Given records:
#####

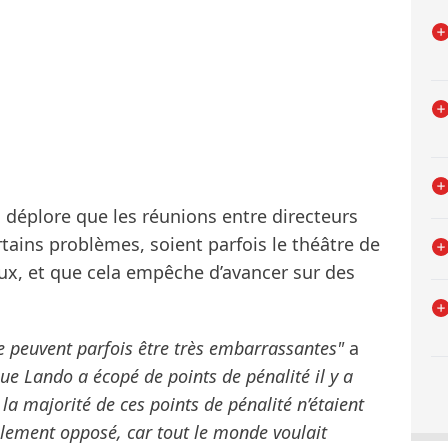
 déplore que les réunions entre directeurs
rtains problèmes, soient parfois le théâtre de
eux, et que cela empêche d’avancer sur des
e peuvent parfois être très embarrassantes"
a
ue Lando a écopé de points de pénalité il y a
la majorité de ces points de pénalité n’étaient
alement opposé, car tout le monde voulait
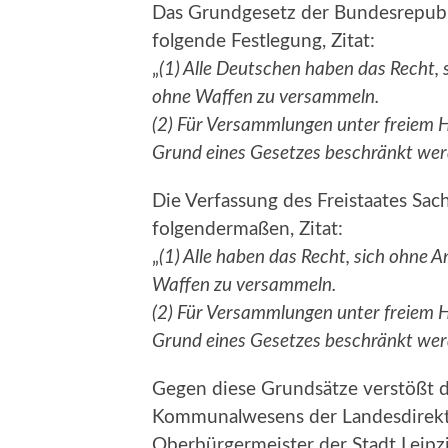
Das Grundgesetz der Bundesrepubli
folgende Festlegung, Zitat:
„
(1) Alle Deutschen haben das Recht, 
ohne Waffen zu versammeln.
(2) Für Versammlungen unter freiem 
Grund eines Gesetzes beschränkt we
Die Verfassung des Freistaates Sach
folgendermaßen, Zitat:
„
(1) Alle haben das Recht, sich ohne 
Waffen zu versammeln.
(2) Für Versammlungen unter freiem 
Grund eines Gesetzes beschränkt we
Gegen diese Grundsätze verstößt d
Kommunalwesens der Landesdirekti
Oberbürgermeister der Stadt Leipzi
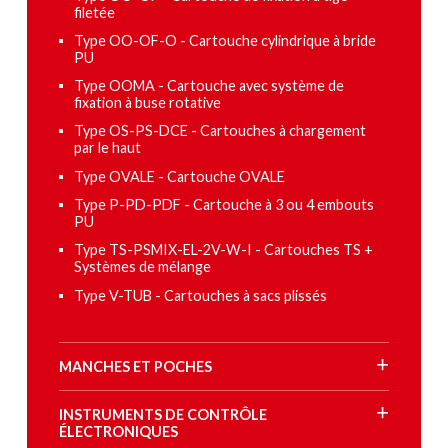
filetée
Type OO-OF-O - Cartouche cylindrique à bride
PU
Type OOMA - Cartouche avec système de
fixation à buse rotative
Type OS-PS-DCE - Cartouches à chargement
par le haut
Type OVALE - Cartouche OVALE
Type P-PD-PDF - Cartouche à 3 ou 4 embouts
PU
Type TS-PSMIX-EL-2V-W-I - Cartouches TS +
Systèmes de mélange
Type V-TUB - Cartouches à sacs plissés
MANCHES ET POCHES
INSTRUMENTS DE CONTRÔLE
ÉLECTRONIQUES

#####

Task objective: All of the material above should be set down again exactly, though not its pictures.

Solution for this exercise:
 déplore que les réunions entre directeurs
rtains problèmes, soient parfois le théâtre de
eux, et que cela empêche d’avancer sur des
e peuvent parfois être très embarrassantes"
a
ue Lando a écopé de points de pénalité il y a
la majorité de ces points de pénalité n’étaient
alement opposé, car tout le monde voulait
Das Grundgesetz der Bundesrepubli
folgende Festlegung, Zitat:
„
(1) Alle Deutschen haben das Recht, 
ohne Waffen zu versammeln.
(2) Für Versammlungen unter freiem 
Grund eines Gesetzes beschränkt we
Die Verfassung des Freistaates Sach
folgendermaßen, Zitat:
„
(1) Alle haben das Recht, sich ohne 
Waffen zu versammeln.
(2) Für Versammlungen unter freiem 
Grund eines Gesetzes beschränkt we
Gegen diese Grundsätze verstößt d
Kommunalwesens der Landesdirekti
Oberbürgermeister der Stadt Leipzi
filetée
Type OO-OF-O - Cartouche cylindrique à bride
PU
Type OOMA - Cartouche avec système de
fixation à buse rotative
Type OS-PS-DCE - Cartouches à chargement
par le haut
Type OVALE - Cartouche OVALE
Type P-PD-PDF - Cartouche à 3 ou 4 embouts
PU
Type TS-PSMIX-EL-2V-W-I - Cartouches TS +
Systèmes de mélange
Type V-TUB - Cartouches à sacs plissés
MANCHES ET POCHES
INSTRUMENTS DE CONTRÔLE
ÉLECTRONIQUES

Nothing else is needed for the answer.